The winter wind cut a harsh line against his back, pressing his thin jacket closer against his frame. It did little to keep out the chill, but he supposed it was better than digging through his closet and pulling out winter clothes that were probably still in need of a wash from the fading tides of the last cold snap of spring. The cold always brought with it unbidden memories of his father, always a stoic and frigid individual. He scowled, pulling his collar up and then thrusting his hands deep into his pockets, his nails biting crescent moons into the flesh of his palm.
The buildings in this part of town were skeletons, empty faces with gaping windows and walkways full of cracking concrete like crooked teeth. Interspaced between the bones of civilization shone the odd gem, a house that was more a home, with well maintained grass and fresh paint to add a sheen of life to an otherwise dead street. They were admittedly few, more coal than diamonds, and more than likely a front for moving drugs or selling an evening with blond hair, blue eyes and track marks. It was disgusting, but suiting to his purpose.
The sidewalk he strolled was spiderwebbed with fissures, through which the last vestiges of summer tried desperately to cling to life.
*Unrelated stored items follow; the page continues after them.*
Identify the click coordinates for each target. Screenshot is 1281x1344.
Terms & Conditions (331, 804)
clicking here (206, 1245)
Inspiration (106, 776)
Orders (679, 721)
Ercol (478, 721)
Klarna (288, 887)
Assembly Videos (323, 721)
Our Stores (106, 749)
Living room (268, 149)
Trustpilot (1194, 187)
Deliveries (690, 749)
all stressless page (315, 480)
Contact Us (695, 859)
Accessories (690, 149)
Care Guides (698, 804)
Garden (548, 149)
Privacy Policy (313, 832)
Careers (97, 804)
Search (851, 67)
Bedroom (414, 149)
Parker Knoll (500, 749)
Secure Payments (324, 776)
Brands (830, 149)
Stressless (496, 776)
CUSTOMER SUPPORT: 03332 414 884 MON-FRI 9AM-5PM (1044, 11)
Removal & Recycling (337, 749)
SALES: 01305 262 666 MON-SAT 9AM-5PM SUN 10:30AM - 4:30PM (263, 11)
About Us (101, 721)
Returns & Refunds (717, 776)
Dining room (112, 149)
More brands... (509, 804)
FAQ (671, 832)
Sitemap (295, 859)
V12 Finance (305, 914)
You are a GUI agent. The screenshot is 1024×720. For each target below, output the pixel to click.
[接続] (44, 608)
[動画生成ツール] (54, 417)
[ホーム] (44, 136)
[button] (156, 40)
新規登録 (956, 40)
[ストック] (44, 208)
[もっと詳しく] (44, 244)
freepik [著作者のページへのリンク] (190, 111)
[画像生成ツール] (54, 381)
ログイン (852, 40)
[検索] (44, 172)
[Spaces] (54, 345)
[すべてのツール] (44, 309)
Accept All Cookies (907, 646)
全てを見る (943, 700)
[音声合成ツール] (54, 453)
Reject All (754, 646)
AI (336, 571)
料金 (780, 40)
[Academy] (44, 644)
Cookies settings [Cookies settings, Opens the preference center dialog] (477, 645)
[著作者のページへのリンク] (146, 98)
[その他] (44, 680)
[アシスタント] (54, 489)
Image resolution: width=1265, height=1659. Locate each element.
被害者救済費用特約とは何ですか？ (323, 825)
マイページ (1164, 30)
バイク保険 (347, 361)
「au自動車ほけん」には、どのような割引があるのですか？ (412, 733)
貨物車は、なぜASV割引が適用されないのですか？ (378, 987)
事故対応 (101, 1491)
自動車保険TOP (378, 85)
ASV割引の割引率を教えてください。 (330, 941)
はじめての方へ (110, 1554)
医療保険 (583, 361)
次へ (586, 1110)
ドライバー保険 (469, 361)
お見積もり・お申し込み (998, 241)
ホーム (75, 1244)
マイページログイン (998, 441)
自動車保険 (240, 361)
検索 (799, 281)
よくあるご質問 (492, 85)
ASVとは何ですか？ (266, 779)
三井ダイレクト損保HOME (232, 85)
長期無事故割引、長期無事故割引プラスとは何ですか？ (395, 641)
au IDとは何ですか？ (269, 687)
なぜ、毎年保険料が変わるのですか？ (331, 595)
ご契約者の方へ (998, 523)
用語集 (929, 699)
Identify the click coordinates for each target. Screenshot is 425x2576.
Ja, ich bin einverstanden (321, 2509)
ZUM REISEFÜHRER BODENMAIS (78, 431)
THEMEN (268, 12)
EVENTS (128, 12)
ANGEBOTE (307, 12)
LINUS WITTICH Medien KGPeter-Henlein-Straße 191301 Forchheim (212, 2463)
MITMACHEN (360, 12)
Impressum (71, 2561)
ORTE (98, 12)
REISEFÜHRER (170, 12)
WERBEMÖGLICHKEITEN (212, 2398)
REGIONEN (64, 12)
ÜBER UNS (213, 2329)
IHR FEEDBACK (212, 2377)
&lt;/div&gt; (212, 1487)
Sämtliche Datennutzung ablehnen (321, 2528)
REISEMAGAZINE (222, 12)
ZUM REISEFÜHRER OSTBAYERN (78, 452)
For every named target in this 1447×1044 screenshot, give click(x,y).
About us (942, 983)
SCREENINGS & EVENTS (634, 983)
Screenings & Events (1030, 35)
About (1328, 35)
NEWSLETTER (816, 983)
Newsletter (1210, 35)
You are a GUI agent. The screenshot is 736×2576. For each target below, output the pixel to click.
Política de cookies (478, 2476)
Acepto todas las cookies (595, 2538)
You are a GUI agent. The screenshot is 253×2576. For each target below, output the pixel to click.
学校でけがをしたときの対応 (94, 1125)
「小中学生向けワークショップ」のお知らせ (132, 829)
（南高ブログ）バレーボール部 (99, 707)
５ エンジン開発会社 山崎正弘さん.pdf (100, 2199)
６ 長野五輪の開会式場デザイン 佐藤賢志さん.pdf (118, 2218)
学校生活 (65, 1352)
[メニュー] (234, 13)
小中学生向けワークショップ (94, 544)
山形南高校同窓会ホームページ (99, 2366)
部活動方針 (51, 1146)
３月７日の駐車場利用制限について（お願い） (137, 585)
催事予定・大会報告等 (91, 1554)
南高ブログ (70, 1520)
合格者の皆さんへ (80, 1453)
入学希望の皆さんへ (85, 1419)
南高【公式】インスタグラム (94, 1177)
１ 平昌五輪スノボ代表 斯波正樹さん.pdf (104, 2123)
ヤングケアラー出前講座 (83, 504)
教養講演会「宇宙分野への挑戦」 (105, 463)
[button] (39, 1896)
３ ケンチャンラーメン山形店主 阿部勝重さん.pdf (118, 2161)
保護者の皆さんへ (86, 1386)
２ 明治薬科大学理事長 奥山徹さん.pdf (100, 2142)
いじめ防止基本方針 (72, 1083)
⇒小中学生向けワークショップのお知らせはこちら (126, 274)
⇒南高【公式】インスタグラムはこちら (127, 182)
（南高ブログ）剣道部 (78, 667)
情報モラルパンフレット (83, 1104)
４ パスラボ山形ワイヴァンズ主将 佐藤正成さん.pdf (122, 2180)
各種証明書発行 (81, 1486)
They withered at his passing even as he compulsively skipped each one.
Step on a crack, and you break your mothers back. He thought derisively as he went out of his way to avoid each and every one. He sped the last few steps, stopping in front of a newly whitewashed fence and slipping through the gate. A front. The man at the door shook his hand, slipping a small something into his coat sleeve even as the same was done in return. The cash disappeared with the man behind the door. Johnathan wished, in the faint way you hope for the unlikely, than he had been invited in to warm his hands. It was no matter. The cold was hardly a pause for the child of Hades.